Dezelve wordt geopend door de Onsterfelijkheid, een Leerdicht, in hetwelk dit heerlijk onderwerp wordt behandeld op eenen echt dichterlijken toon, die vrij wat verschilt van de prozaïsche dorheid, welke ons bij zoo vele andere leerdichten zacht en zalig doet insluimeren. Nierstrasz verontschuldigt er zich over, dat dit stuk niet genoeg uitgewerkt is, en een Criticaster maakte van deze welgemeende bekentenis gebruik, om zich over deze onuitgewerktheid, welke hij anders zeker niet opgemerkt zoude hebben, eens regt vrolijk te maken; doch wij voor ons bekennen gaarne, niets op te hebben met die fabrijkmatige leerdichten, welke het onderwerp uit alle mogelijke oogpunten beschouwen, en met deelen en onderdeelen, even geleidelijk als eene predikatie van vóór vijftig jaren, voorzien zijn. De ware Leerdichter moet zich aan één hoofddenkbeeld vasthechten, of, zoo hij er meerdere kiest, dezelve door natuurlijke overgangen ineen weten te smelten: door dezelve geleid en bezield, plaatse hij zijn onderwerp in een poëtisch licht, en wachte zich voor de prozaïsche schaduw, die op sommige gedeelten eener al te volledige behandeling vallen moet; - dit is, onzes inziens, de ware theorie, en aan dezelve heeft nierstrasz zich gehouden. Uit de zucht naar iets hoogers en beters, welke den mensch inwoont, en uit de gebrekkige verhouding, in welke deugd en geluk hier op aarde staan, bewijst hij wijsgeerig het noodzakelijke der onsterfelijkheid, welke hij vervolgens waarlijk voortreffelijk in het licht der Christelijke Openbaring beschouwt. Men vindt hier heerlijke bladzijden: hoort slechts de volgende, waar de wroeging des moordenaars geschilderd wordt:
Aanschouw hem, bleek geknaagd door opgekropte zorgen;
Geheimvol houdt het graf zijn wanbedrijf verborgen;
De zwarte nacht zonk neêr; geen star bescheen den moord;
Geen menschlijk wezen heeft den stervensgil gehoord;
| |
| |
Geen oog den prooi gezien, dien hij ten grave sleurde,
Noch 't bloed, dat, opgespat, hem staal en handen kleurde!

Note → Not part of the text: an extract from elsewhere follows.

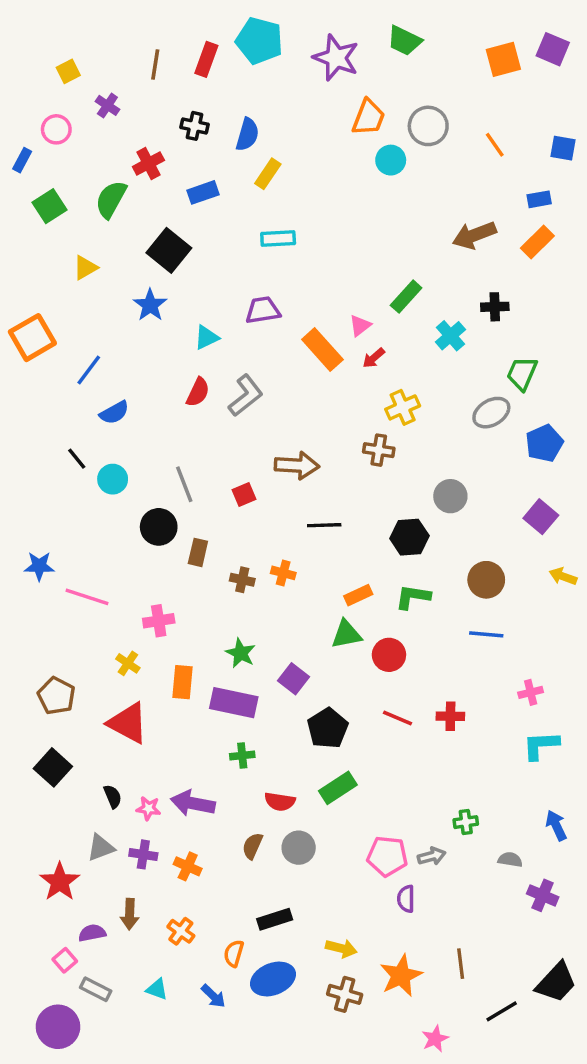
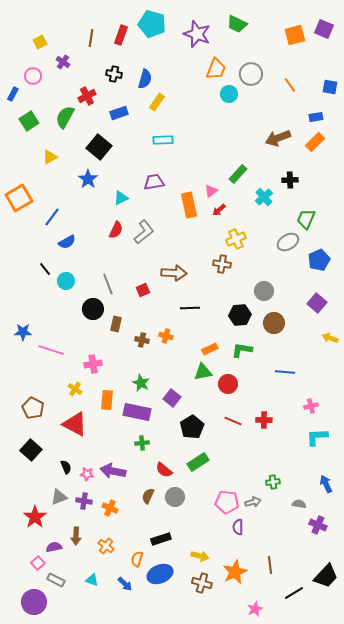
orange rectangle: (322, 349) -> (189, 205), turned 30
brown circle: (486, 580) -> (274, 323), moved
red semicircle: (280, 802) -> (164, 470), turned 30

Nu spreidt de zon haar' gloed langs 's hemels wolkenbaan;
Zóó vreeslijk is haar licht nooit voor hem opgegaan!
Ach! had zij niet voor hem haar' sluier opgeslagen!
Ach! stuurde ze elders voort haar' gulden gloriewagen!
Haar glans doordringt zijn ziel en straalt zijn misdaad bloot;
Haar purper is hem 't beeld van 't bloed, dat hij vergoot!
De wroeging knaagt zijn borst; nu snelt hij voort, onzeker
Of ieder schepsel hem op zijde treedt als wreker!
Hij ziet in ieders oog een' blik, die 't hart doorsnijdt;
Hij hoort in iedre stem een stem, die hem verwijt;
Hij vreest in elken vriend, hoe trouw in smart en zorgen,
Een' sluwen vijand, die een' wraakdolk houdt verborgen;
Hij schuwt zijn' medemensch, hoe dier hem eens geweest -
Doch de eenzaamheid? Misschien dat zij zijn wond geneest?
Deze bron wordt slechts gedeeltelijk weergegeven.